Stored items
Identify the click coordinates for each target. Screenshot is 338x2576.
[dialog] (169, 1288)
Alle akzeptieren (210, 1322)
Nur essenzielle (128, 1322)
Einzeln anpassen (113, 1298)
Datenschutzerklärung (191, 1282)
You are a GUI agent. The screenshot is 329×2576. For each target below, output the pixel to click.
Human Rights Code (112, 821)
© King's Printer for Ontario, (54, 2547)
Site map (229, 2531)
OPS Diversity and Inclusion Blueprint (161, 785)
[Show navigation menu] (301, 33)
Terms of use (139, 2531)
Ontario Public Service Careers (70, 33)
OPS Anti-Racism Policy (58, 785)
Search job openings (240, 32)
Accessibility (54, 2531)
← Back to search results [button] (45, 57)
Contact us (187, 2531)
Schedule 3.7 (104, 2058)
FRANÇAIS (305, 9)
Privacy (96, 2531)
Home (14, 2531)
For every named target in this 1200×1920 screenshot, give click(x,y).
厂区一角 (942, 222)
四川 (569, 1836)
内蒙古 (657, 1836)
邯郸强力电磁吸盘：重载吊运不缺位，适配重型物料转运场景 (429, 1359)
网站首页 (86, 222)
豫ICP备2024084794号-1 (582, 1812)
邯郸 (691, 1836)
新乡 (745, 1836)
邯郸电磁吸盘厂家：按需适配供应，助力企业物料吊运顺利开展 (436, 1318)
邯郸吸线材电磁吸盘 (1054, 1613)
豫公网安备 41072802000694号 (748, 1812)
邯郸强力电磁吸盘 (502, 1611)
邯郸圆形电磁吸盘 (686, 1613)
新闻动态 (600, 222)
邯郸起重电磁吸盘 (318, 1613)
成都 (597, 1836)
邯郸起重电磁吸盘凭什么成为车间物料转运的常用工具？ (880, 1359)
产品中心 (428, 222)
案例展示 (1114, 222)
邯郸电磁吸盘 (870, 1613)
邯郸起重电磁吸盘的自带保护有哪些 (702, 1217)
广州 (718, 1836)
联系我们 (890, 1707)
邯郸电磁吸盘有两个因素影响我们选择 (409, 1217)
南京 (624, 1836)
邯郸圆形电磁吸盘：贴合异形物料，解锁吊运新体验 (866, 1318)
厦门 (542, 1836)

- Problem:
Which lines above include the word "target"? Pick them out and copy them.

- Response to the exercise:
Identify the click coordinates for each target. Screenshot is 338x2576.
You are a GUI agent. The screenshot is 329×2576. For each target below, output the pixel to click.
For every named target in this 1200×1920 screenshot, give click(x,y).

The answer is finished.